Transcribed page contents:
────
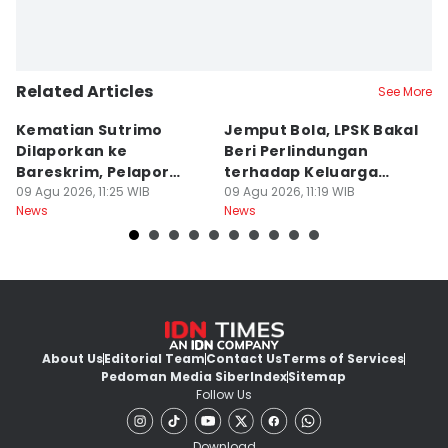
Related Articles
See More
Kematian Sutrimo
Jemput Bola, LPSK Bakal
D
Dilaporkan ke
Beri Perlindungan
In
Bareskrim, Pelapor
terhadap Keluarga
C
Minta Ekshumasi
09 Agu 2026, 11:25 WIB
Sutrimo
09 Agu 2026, 11:19 WIB
A
09
News
News
Ne
About Us
Editorial Team
Contact Us
Terms of Services
Pedoman Media Siber
Index
Sitemap
Follow Us
Download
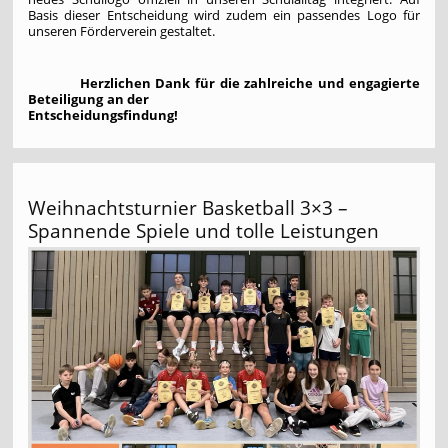
Basis dieser Entscheidung wird zudem ein passendes Logo für
unseren Förderverein gestaltet.
Herzlichen Dank für die zahlreiche und engagierte
Beteiligung an der
Entscheidungsfindung!
Weihnachtsturnier Basketball 3×3 –
Spannende Spiele und tolle Leistungen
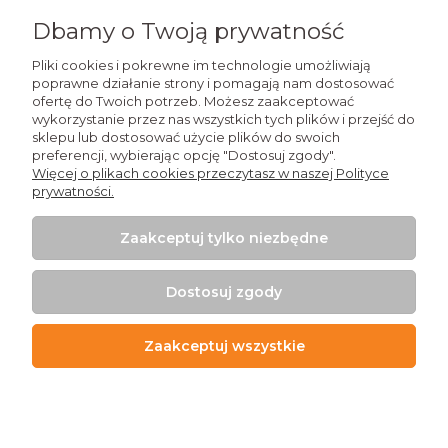
Zapisz się
Dbamy o Twoją prywatność
Pliki cookies i pokrewne im technologie umożliwiają
poprawne działanie strony i pomagają nam dostosować
ofertę do Twoich potrzeb. Możesz zaakceptować
Wiedza
wykorzystanie przez nas wszystkich tych plików i przejść do
sklepu lub dostosować użycie plików do swoich
preferencji, wybierając opcję "Dostosuj zgody".
Zakupy
Więcej o plikach cookies przeczytasz w naszej Polityce
prywatności.
Moje konto
Zaakceptuj tylko niezbędne
Kontakt
Dostosuj zgody
Zaakceptuj wszystkie
+48 509 926 426
Pokaż pełną wersję strony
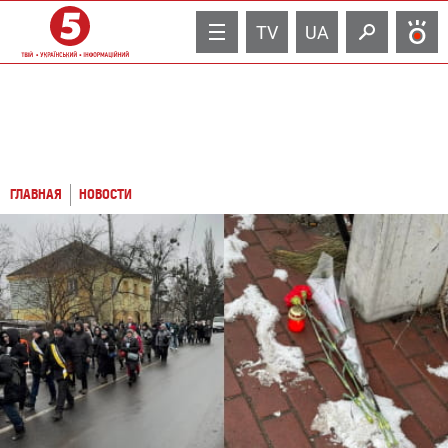
TV
UA
ГЛАВНАЯ
НОВОСТИ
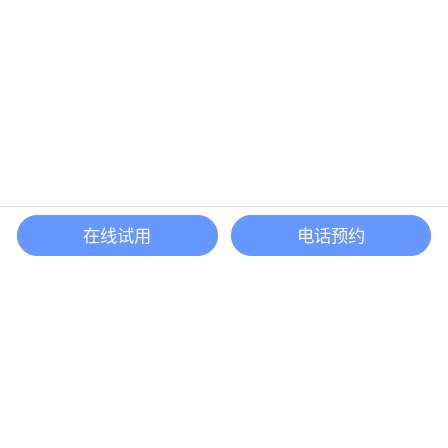
在线试用
电话预约
还等什么？现在立即
开启「悦数」图数据库之旅吧
立即咨询
联系我们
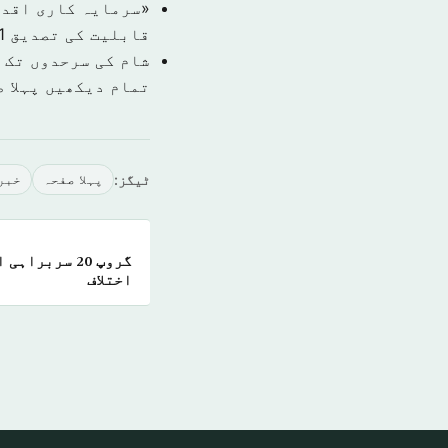
قابلیت کی تصدیق
1 نومبر 9
شام کی سرحدوں تک 
تمام دیکھیں پہلا 
ٹیگز:
پہلا صفحہ
خبر
گروپ 20 سربرا
اختلاف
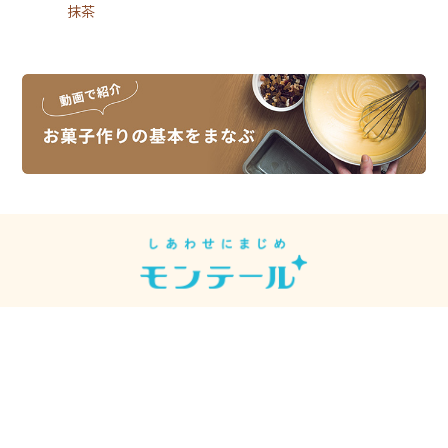
抹茶
スイーツレシピは、スイーツメーカーの
モンテールがお届けしています。
モンテール
シュークリーム先輩
【公式】
【モンテール公式】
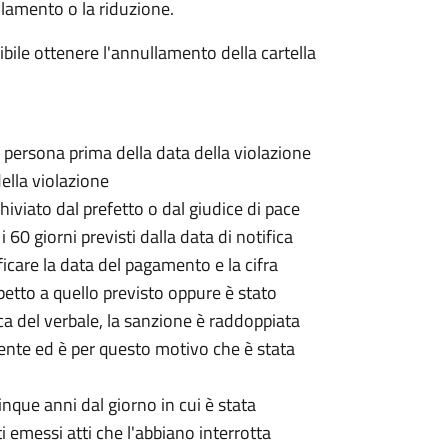
lamento o la riduzione.
sibile ottenere l'annullamento della cartella
a persona prima della data della violazione
della violazione
hiviato dal prefetto o dal giudice di pace
 60 giorni previsti dalla data di notifica
ificare la data del pagamento e la cifra
petto a quello previsto oppure è stato
ica del verbale, la sanzione è raddoppiata
gente ed è per questo motivo che è stata
cinque anni dal giorno in cui è stata
 emessi atti che l'abbiano interrotta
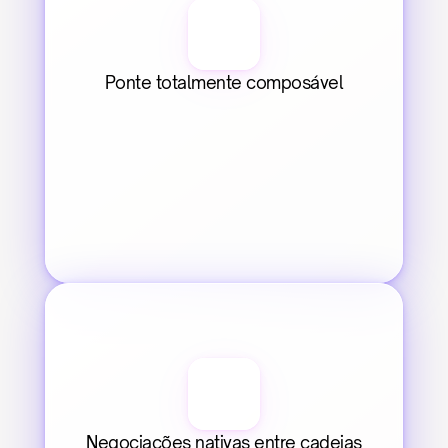
Ponte totalmente composável
Negociações nativas entre cadeias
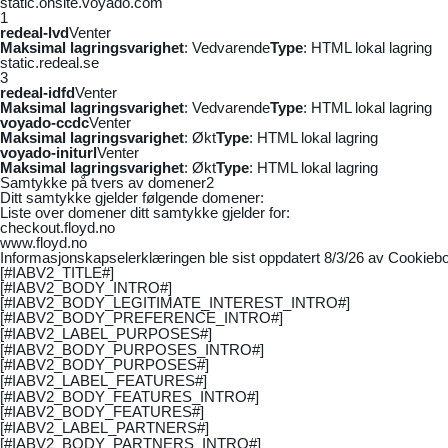
static.onsite.voyado.com
1
redeal-lvd
Venter
Maksimal lagringsvarighet
: Vedvarende
Type
: HTML lokal lagring
static.redeal.se
3
redeal-idfd
Venter
Maksimal lagringsvarighet
: Vedvarende
Type
: HTML lokal lagring
voyado-ccdc
Venter
Maksimal lagringsvarighet
: Økt
Type
: HTML lokal lagring
voyado-initurl
Venter
Maksimal lagringsvarighet
: Økt
Type
: HTML lokal lagring
Samtykke på tvers av domener
2
Ditt samtykke gjelder følgende domener:
Liste over domener ditt samtykke gjelder for:
checkout.floyd.no
www.floyd.no
Informasjonskapselerklæringen ble sist oppdatert 8/3/26 av
Cookiebo
[#IABV2_TITLE#]
[#IABV2_BODY_INTRO#]
[#IABV2_BODY_LEGITIMATE_INTEREST_INTRO#]
[#IABV2_BODY_PREFERENCE_INTRO#]
[#IABV2_LABEL_PURPOSES#]
[#IABV2_BODY_PURPOSES_INTRO#]
[#IABV2_BODY_PURPOSES#]
[#IABV2_LABEL_FEATURES#]
[#IABV2_BODY_FEATURES_INTRO#]
[#IABV2_BODY_FEATURES#]
[#IABV2_LABEL_PARTNERS#]
[#IABV2_BODY_PARTNERS_INTRO#]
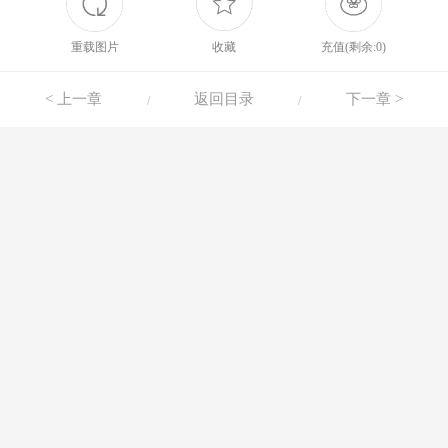
重载图片
收藏
充值(剩余:0)
< 上一章
返回目录
下一章 >
/
/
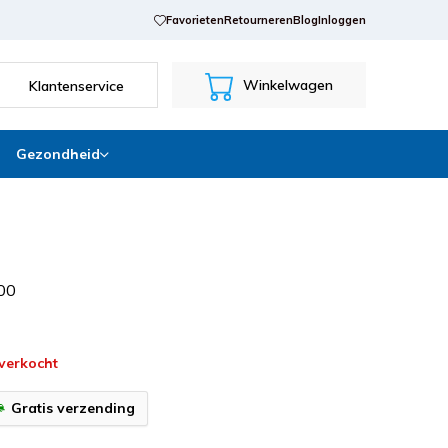
Favorieten
Retourneren
Blog
Inloggen
Winkelwagen
Klantenservice
Gezondheid
0
0
tverkocht
Gratis verzending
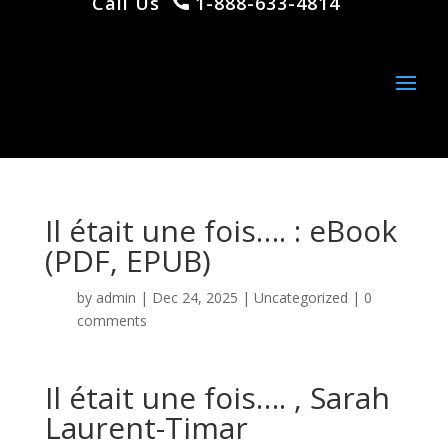
Call Us
1-888-633-4814
Il était une fois…. : eBook
(PDF, EPUB)
by
admin
|
Dec 24, 2025
|
Uncategorized
|
0
comments
Il était une fois…. , Sarah
Laurent-Timar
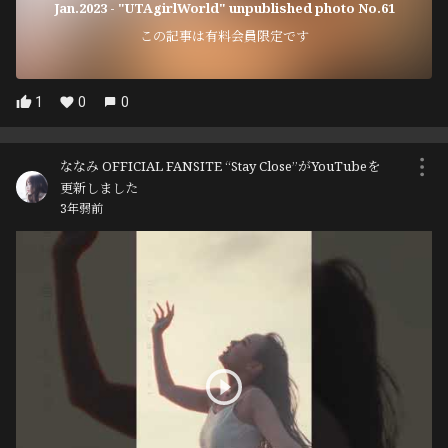
Jan.2023 - "UTAgirlWorld" unpublished photo No.61
この記事は有料会員限定です
1
0
0
ななみ OFFICIAL FANSITE “Stay Close”がYouTubeを
更新しました
3年弱前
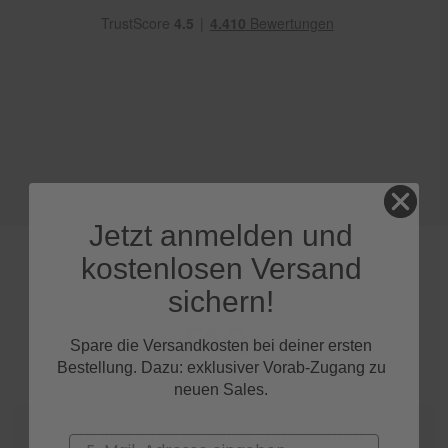
e
P
o
l
s
t
e
r
-
&
I
Jetzt anmelden und
n
n
kostenlosen Versand
e
n
sichern!
r
e
FAQs
i
Spare die Versandkosten bei deiner ersten
n
Bestellung. Dazu: exklusiver Vorab-Zugang zu
i
neuen Sales.
g
u
n
Wie finde ich heraus, welche Scheibenwischer
Email
g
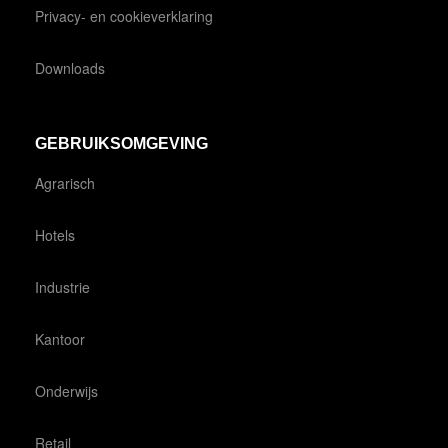
Privacy- en cookieverklaring
Downloads
GEBRUIKSOMGEVING
Agrarisch
Hotels
Industrie
Kantoor
Onderwijs
Retail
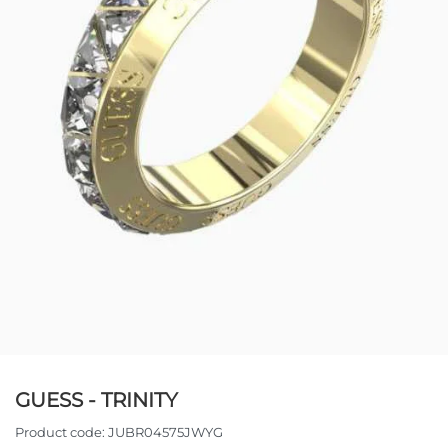
GUESS - TRINITY
Product code:
JUBR04575JWYG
────
For the string "static", show each line of the entries above where it occurs.

static.onsite.voyado.com
static.redeal.se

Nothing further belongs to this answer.